Ekrem TUNCER
  • 29/07/2018 Son günceleme: 29/07/2018 12:15
  • 7.831

Dünya var olduğundan beri insanlar nefsanî istekleri gereği güçlü olmak istemişler ya da güçlünün yanında yer alarak onlardan nemalanmaya çalışmışlardır. Ve bunun akabinde insanların çoğu güçlü olayım derken karakterlerinden ve değerlerinden olmuşlardır. Maddi olarak belki yükselmişlerdir ama manevi noktada alçalmışlardır. İnsani değerlerini yitirmişler ve para ya da makam gücünü kenara çektiğinde bir çuval hiç orta yerde kalmıştır.

Yazının başında da belirttiğim üzere her ne kadar bunun insanın nefsani isteklerinden kaynaklı olduğunu yani dünya imtihanının böyle olduğunu bilsek te bu ölümlü dünyada çevremizdeki insanların bu tuzağa düşmesine üzülüyoruz.

Diğer taraftan da; Çevremizde bulunan ve daha dününü bildiğimiz bazı arkadaşların veya muhatap olmak zorunda kaldığımız kişilerin iyi niyetimizi anlamayıp bir de üstüne kibirlenmelerini ve saçmalamalarını görmemiz bu sefer de kızmamıza sebep oluyor.

 

Sonradan çakma ‘İslamcılığınızla’ sanki biz yaşamamışız gibi başımıza 28 şubat mağduru kesilirsiniz.

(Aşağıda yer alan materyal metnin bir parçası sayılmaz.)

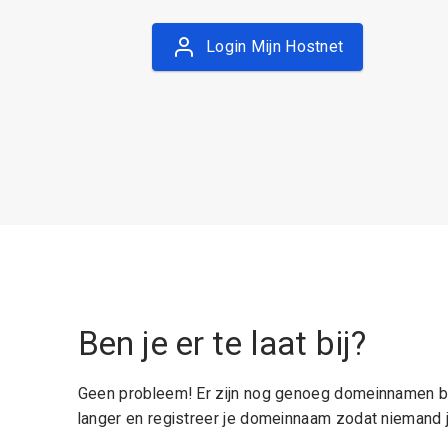
Login Mijn Hostnet
Ben je er te laat bij?
Geen probleem! Er zijn nog genoeg domeinnamen be
langer en registreer je domeinnaam zodat niemand j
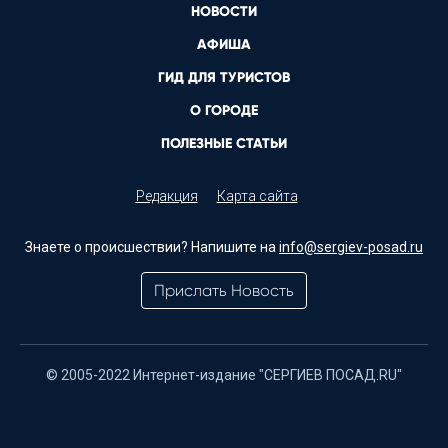
НОВОСТИ
АФИША
ГИД ДЛЯ ТУРИСТОВ
О ГОРОДЕ
ПОЛЕЗНЫЕ СТАТЬИ
Редакция
Карта сайта
Знаете о происшествии? Напишите на
info@sergiev-posad.ru
Прислать Новость
© 2005-2022 Интернет-издание "СЕРГИЕВ ПОСАД.RU"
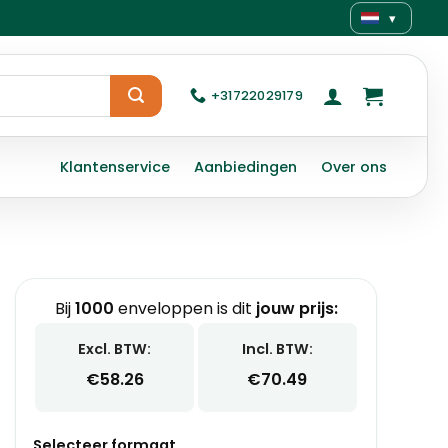
▾
+31722029179
Klantenservice
Aanbiedingen
Over ons
Bij
1000
enveloppen is dit
jouw prijs:
Excl. BTW:
Incl. BTW:
€
58.26
€
70.49
Selecteer formaat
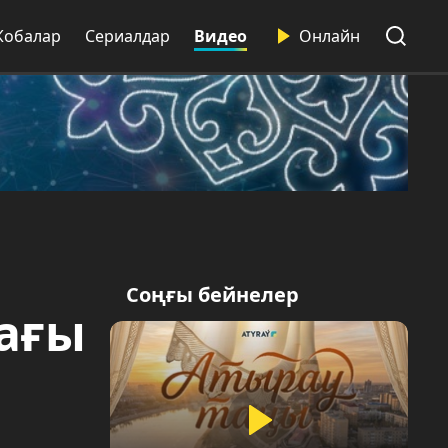
Жобалар
Сериалдар
Видео
Онлайн
Соңғы бейнелер
ағы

15 temmuzda ortalıkta gözükmezsiniz, 16 temmuzda sosyal medya mücahidi olursunuz. 

Son seçim sürecinde iktidar kaybedilebilir korkusuyla tırsarak kenara çekilip izlersiniz, seçim sonuçları akabinde çıkıp ahkam kesersiniz.

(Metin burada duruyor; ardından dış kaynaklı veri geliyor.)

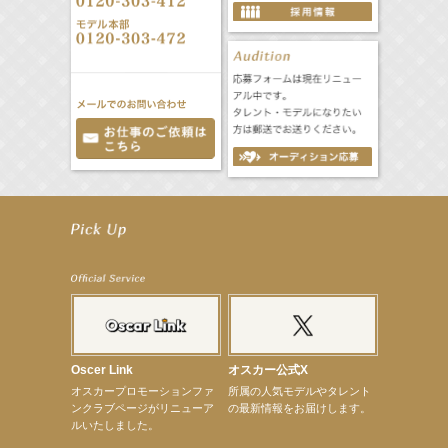
【工藤綾乃】8月7日（金）スタート FOD SHORT『女優は毛穴まで嘘をつく』出演決定！
【笛木優子】8月13日（木）ドラマ『大空港〜GATE24〜』ゲスト出演決定！
【前川泰之】舞台「グレンギャリー・グレンロス」公演詳細解禁！
【武井咲】ENFÖLD 2026 PF/FW archetypeに登場！
【elfin’】7thシングル『全世界』がFMたいはくでO.A.決定♪
【elfin’】7thシングル『全世界』がFM-UUでO.A.決定♪
【elfin’】8月16日（日）「全世界」発売記念イベント決定！
【elfin’】7thシングル『全世界』がFM TANABEでO.A.決定♪
【昆虫ハンター牧田習】宝塚市立手塚治虫記念館トークショー＆宝塚文化芸術センター昆虫展示イ
ベント
【昆虫ハンター牧田習】8月13日（木）プライムツリー赤池「ふれあい昆虫フェスティバル」トーク
Oscer Link
オスカー公式X
ショーゲスト出演！
オスカープロモーションファ
所属の人気モデルやタレント
【井頭愛海】『小さなお葬式』TV-CM出演！
ンクラブページがリニューア
の最新情報をお届けします。
【定本楓馬】WEB DIGVII 連載企画『東京23時』に登場！
ルいたしました。
【髙橋ひかる】7月雑誌掲載情報
【elfin’】7thシングル『全世界』がFMふくろうでパワープレイO.A.決定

Namazın farzlarını say desem tamamını sayamaz, klasik ilmihal bilgilerini bile bilmez, doğru dürüst kıraat zaten yok ama konuşmaya gelince son yüzyılın müceddidi edalarından da geri durmazsınız.

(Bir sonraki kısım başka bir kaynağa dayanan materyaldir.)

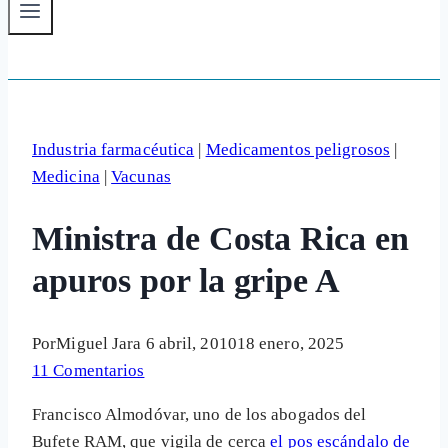
Industria farmacéutica
|
Medicamentos peligrosos
|
Medicina
|
Vacunas
Ministra de Costa Rica en
apuros por la gripe A
Por
Miguel Jara
6 abril, 2010
18 enero, 2025
11 Comentarios
Francisco Almodóvar, uno de los abogados del
Bufete RAM, que vigila de cerca
el pos escándalo de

Kendi menfaatinizden başka bir şey bilmez, bir yaralı parmağa tükürdüğünüzü tarih yazmamıştır ama sorsak 1 numaralı vatan evladısınız.

Ahbap / çavuş ilişkisiyle bir yerlere gelir, çevrenizi de buna göre dizayn eder, bu uğurda her türlü rezilliği yapar ve göz yumar, sonra da liyakat ve adaletten dem vuran dava adamı olursunuz. 

Soruyorum:

Siz kendinizi çok akıllı, bizi de alık mı zannediyorsunuz?